Set down exactly the first line of the entries and every line after it, through the line with "人気色を選ぶ際の注意点として、周囲の家と".

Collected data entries
——

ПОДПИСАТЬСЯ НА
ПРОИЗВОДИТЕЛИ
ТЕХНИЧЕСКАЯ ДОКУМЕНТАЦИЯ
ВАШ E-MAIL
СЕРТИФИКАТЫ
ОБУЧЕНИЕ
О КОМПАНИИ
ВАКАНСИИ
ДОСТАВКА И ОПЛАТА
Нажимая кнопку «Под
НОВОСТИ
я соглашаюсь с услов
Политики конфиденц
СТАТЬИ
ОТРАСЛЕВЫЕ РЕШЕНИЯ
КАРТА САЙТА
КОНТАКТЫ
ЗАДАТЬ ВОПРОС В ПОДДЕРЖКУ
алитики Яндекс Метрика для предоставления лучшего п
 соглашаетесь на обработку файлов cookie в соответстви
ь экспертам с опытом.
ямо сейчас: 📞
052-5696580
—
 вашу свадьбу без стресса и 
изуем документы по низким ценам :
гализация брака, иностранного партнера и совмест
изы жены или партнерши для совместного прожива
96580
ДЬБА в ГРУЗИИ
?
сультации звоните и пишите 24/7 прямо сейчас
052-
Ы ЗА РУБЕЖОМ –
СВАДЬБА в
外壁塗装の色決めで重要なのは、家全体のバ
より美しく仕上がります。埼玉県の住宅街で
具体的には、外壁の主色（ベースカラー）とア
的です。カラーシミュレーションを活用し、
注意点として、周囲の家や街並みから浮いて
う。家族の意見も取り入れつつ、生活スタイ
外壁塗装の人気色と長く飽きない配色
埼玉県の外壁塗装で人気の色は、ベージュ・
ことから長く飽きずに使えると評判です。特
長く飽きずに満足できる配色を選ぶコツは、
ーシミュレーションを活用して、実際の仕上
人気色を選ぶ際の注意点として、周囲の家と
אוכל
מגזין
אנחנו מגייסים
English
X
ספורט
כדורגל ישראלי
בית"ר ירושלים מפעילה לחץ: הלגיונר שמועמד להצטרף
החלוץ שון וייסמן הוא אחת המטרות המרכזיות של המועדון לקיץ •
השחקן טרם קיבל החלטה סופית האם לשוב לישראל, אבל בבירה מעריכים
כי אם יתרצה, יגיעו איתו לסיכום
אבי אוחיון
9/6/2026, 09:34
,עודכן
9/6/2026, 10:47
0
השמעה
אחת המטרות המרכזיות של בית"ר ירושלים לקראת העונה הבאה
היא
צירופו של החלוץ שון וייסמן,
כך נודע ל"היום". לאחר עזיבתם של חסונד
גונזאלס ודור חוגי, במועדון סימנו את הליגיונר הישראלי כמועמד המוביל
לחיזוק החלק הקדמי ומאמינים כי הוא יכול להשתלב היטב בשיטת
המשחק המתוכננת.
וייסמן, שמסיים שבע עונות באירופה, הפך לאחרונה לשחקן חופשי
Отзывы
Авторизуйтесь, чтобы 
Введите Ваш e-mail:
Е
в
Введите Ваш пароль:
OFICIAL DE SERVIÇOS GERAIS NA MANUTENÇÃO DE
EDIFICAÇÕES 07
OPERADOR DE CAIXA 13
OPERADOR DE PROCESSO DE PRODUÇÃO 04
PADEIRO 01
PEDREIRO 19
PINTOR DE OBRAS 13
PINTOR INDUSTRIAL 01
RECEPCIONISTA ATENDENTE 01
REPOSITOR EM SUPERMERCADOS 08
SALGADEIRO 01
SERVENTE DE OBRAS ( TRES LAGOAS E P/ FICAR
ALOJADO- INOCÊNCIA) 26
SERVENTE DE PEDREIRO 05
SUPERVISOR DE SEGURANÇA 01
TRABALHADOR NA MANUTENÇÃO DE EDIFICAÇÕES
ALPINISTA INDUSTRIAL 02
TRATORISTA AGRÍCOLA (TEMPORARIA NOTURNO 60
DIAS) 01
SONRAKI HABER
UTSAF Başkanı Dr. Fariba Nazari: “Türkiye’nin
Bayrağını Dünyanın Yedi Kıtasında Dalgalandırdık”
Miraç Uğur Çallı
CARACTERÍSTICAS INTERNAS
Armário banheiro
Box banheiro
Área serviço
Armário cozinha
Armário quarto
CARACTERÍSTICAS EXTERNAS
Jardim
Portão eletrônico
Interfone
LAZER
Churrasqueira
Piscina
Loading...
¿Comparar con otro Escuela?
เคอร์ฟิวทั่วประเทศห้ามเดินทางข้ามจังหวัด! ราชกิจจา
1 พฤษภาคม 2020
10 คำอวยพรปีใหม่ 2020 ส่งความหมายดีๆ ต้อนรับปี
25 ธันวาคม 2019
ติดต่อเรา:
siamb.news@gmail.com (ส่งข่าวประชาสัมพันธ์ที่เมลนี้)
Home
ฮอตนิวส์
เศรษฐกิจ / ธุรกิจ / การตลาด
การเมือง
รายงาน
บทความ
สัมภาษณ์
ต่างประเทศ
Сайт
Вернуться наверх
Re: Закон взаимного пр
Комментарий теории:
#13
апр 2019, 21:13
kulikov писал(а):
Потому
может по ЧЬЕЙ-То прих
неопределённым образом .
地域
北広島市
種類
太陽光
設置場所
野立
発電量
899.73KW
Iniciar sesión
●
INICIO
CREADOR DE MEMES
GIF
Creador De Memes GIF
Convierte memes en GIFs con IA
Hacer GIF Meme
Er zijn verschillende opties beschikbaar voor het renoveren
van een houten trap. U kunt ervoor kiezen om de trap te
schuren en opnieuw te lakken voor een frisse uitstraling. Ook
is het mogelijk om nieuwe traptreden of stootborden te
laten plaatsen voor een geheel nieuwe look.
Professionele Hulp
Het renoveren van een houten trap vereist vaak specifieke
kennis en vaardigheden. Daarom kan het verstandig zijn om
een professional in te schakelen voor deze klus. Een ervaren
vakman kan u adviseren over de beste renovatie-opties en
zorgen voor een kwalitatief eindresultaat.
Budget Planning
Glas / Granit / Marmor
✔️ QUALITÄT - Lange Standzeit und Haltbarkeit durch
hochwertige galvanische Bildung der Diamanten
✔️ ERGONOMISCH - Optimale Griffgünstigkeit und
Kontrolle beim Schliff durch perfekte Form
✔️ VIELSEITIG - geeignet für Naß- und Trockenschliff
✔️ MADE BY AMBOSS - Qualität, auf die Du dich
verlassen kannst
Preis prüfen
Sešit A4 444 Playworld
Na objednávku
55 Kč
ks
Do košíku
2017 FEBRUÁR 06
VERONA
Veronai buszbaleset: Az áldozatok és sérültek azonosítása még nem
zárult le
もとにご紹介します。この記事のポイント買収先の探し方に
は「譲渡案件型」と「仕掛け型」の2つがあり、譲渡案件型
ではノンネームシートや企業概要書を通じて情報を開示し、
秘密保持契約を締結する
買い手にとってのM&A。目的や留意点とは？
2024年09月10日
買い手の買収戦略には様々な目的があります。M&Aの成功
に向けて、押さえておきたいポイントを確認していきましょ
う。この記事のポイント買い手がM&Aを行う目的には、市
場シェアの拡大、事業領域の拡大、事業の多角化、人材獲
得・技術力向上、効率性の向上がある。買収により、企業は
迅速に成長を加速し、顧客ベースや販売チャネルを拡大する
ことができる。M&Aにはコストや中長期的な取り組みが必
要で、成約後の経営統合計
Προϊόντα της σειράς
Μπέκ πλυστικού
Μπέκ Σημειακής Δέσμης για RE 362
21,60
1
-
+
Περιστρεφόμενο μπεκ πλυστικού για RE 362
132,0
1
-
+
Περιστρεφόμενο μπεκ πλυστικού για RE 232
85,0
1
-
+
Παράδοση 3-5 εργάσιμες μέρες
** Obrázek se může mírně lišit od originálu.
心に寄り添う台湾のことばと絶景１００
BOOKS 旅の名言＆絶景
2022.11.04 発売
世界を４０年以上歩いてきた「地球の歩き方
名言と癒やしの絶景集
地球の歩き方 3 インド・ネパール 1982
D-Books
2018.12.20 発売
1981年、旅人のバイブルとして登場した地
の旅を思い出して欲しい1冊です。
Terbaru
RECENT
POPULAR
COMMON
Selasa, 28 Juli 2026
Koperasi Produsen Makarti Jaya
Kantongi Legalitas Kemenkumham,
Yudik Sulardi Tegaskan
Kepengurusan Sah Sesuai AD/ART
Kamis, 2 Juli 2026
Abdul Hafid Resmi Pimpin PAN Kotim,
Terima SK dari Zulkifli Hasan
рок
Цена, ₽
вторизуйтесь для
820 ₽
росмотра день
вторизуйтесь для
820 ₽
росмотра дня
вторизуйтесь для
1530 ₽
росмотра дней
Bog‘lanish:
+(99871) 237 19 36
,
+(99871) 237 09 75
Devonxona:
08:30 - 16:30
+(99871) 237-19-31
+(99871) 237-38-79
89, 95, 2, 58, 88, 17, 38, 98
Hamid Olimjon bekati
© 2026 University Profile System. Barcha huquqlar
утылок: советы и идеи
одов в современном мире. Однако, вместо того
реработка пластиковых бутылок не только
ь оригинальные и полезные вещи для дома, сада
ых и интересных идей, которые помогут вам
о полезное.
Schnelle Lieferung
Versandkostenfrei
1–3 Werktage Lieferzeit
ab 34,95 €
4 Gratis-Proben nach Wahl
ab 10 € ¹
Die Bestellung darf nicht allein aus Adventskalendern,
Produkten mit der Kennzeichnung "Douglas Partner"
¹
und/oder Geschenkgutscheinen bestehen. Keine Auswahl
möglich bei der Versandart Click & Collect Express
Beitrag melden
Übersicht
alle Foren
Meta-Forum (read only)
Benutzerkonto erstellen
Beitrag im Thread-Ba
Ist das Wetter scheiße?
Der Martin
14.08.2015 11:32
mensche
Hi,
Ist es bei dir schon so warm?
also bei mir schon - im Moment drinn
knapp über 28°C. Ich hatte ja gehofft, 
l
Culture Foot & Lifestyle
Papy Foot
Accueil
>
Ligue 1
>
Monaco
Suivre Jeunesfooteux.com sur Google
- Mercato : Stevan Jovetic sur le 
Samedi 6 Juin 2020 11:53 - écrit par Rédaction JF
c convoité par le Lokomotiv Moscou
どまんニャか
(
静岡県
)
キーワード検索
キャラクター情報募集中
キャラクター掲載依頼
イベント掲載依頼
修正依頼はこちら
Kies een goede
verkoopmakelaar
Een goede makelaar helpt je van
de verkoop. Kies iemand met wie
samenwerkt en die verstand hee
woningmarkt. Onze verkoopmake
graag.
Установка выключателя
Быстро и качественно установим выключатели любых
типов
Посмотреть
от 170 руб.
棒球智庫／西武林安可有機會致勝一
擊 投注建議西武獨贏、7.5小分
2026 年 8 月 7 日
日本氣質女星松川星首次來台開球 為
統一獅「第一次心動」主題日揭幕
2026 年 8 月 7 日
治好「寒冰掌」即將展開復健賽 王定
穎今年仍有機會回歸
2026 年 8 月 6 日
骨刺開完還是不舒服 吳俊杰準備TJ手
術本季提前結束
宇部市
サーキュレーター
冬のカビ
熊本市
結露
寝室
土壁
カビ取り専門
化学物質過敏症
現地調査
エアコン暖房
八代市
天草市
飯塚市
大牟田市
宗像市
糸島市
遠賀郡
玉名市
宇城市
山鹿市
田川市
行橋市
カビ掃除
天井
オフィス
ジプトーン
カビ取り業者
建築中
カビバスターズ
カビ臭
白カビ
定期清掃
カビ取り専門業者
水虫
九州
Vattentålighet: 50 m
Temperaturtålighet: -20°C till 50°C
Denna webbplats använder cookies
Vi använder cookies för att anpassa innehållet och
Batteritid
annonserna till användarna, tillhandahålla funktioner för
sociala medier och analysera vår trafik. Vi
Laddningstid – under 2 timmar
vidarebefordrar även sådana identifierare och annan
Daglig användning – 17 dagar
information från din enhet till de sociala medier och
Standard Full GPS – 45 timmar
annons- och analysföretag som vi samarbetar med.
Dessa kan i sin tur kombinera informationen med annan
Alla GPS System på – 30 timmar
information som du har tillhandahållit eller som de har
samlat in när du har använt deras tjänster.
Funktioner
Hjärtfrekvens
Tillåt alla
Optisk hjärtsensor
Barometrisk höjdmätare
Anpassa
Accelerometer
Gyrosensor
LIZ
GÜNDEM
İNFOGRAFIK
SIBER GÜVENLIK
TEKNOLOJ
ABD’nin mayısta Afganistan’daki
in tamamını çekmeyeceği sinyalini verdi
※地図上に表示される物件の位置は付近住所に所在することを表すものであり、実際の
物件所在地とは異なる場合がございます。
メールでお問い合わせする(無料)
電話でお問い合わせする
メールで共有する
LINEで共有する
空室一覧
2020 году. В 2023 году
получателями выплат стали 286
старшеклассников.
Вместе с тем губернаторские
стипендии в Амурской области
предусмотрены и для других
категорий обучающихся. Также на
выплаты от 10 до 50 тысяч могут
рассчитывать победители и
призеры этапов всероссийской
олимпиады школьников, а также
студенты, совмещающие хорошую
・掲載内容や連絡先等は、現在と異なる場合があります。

——

#### SOLUTION BELOW
ПОДПИСАТЬСЯ НА
ПРОИЗВОДИТЕЛИ
ТЕХНИЧЕСКАЯ ДОКУМЕНТАЦИЯ
ВАШ E-MAIL
СЕРТИФИКАТЫ
ОБУЧЕНИЕ
О КОМПАНИИ
ВАКАНСИИ
ДОСТАВКА И ОПЛАТА
Нажимая кнопку «Под
НОВОСТИ
я соглашаюсь с услов
Политики конфиденц
СТАТЬИ
ОТРАСЛЕВЫЕ РЕШЕНИЯ
КАРТА САЙТА
КОНТАКТЫ
ЗАДАТЬ ВОПРОС В ПОДДЕРЖКУ
алитики Яндекс Метрика для предоставления лучшего п
 соглашаетесь на обработку файлов cookie в соответстви
ь экспертам с опытом.
ямо сейчас: 📞
052-5696580
—
 вашу свадьбу без стресса и 
изуем документы по низким ценам :
гализация брака, иностранного партнера и совмест
изы жены или партнерши для совместного прожива
96580
ДЬБА в ГРУЗИИ
?
сультации звоните и пишите 24/7 прямо сейчас
052-
Ы ЗА РУБЕЖОМ –
СВАДЬБА в
外壁塗装の色決めで重要なのは、家全体のバ
より美しく仕上がります。埼玉県の住宅街で
具体的には、外壁の主色（ベースカラー）とア
的です。カラーシミュレーションを活用し、
注意点として、周囲の家や街並みから浮いて
う。家族の意見も取り入れつつ、生活スタイ
外壁塗装の人気色と長く飽きない配色
埼玉県の外壁塗装で人気の色は、ベージュ・
ことから長く飽きずに使えると評判です。特
長く飽きずに満足できる配色を選ぶコツは、
ーシミュレーションを活用して、実際の仕上
人気色を選ぶ際の注意点として、周囲の家と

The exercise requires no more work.